Extracted information:
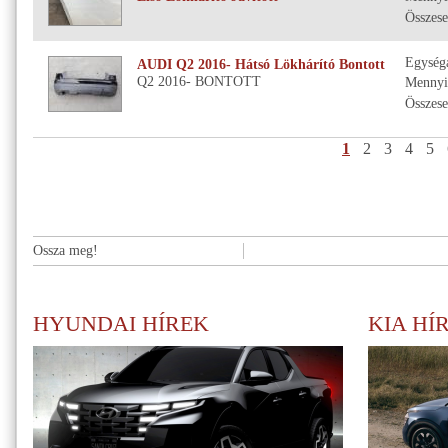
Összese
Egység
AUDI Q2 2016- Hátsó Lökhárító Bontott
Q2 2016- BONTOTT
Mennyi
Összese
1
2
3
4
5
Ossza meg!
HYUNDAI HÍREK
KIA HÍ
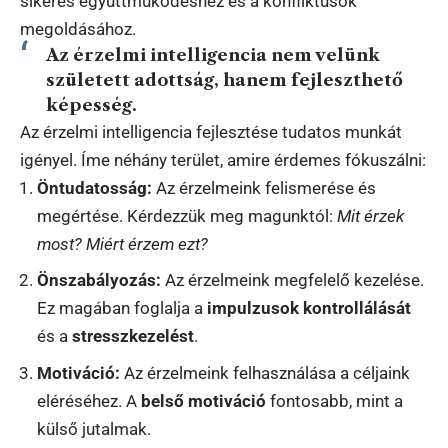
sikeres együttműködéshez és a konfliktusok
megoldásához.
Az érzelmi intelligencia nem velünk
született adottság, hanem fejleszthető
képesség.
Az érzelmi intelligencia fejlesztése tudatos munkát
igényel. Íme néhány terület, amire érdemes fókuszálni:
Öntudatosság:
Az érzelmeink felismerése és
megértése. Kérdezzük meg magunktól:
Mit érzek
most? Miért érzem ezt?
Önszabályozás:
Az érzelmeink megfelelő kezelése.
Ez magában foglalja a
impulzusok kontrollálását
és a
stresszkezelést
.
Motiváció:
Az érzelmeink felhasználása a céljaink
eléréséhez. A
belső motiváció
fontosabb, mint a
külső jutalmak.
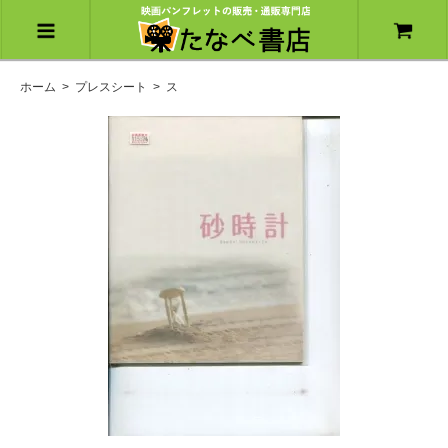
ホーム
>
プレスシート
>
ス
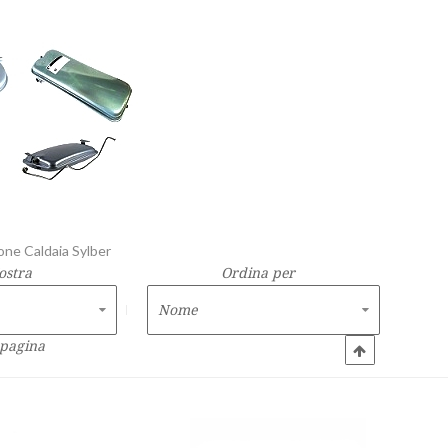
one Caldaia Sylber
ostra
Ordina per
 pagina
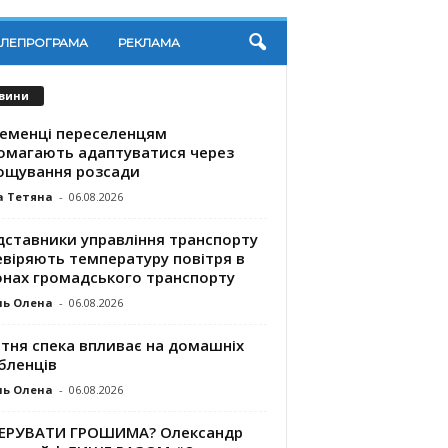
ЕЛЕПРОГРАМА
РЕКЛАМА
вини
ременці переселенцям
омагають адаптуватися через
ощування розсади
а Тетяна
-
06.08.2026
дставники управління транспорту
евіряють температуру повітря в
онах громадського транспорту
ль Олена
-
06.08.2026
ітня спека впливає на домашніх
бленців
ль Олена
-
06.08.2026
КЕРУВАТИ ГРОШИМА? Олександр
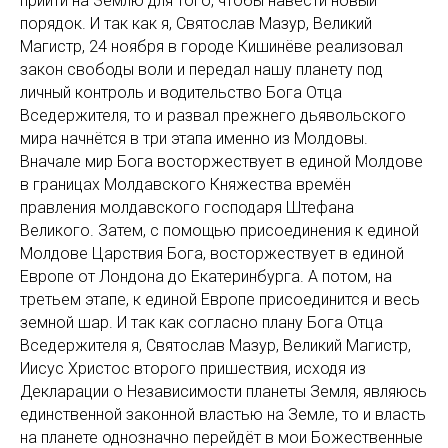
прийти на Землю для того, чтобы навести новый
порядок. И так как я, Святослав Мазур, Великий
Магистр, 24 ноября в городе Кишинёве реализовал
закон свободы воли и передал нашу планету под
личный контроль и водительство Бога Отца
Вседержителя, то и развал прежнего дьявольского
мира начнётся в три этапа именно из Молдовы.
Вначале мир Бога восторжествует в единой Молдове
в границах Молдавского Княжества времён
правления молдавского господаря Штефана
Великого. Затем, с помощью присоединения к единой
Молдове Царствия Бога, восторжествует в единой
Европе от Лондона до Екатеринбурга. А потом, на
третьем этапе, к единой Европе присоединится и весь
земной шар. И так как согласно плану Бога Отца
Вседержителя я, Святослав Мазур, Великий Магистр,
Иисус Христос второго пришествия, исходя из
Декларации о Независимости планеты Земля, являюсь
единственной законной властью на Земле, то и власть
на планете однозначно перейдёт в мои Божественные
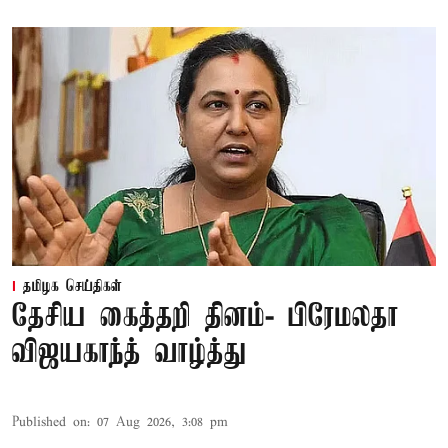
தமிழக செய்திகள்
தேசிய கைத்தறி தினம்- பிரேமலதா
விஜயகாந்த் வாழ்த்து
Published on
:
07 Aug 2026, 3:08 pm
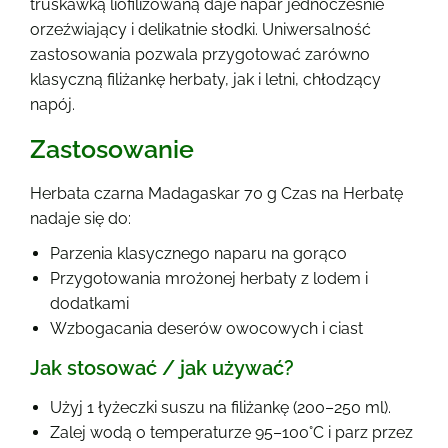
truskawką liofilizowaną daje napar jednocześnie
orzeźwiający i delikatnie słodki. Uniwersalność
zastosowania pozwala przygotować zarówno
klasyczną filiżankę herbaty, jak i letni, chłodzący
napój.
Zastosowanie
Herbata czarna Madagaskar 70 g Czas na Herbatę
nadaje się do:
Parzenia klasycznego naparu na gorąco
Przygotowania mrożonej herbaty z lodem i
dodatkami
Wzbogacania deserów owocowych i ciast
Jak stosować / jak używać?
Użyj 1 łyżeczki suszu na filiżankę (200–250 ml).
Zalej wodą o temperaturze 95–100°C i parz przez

Requirement:
Every line that contains the string "Святослав" should be copied from the entries.

Result for this task:
порядок. И так как я, Святослав Мазур, Великий
Вседержителя я, Святослав Мазур, Великий Магистр,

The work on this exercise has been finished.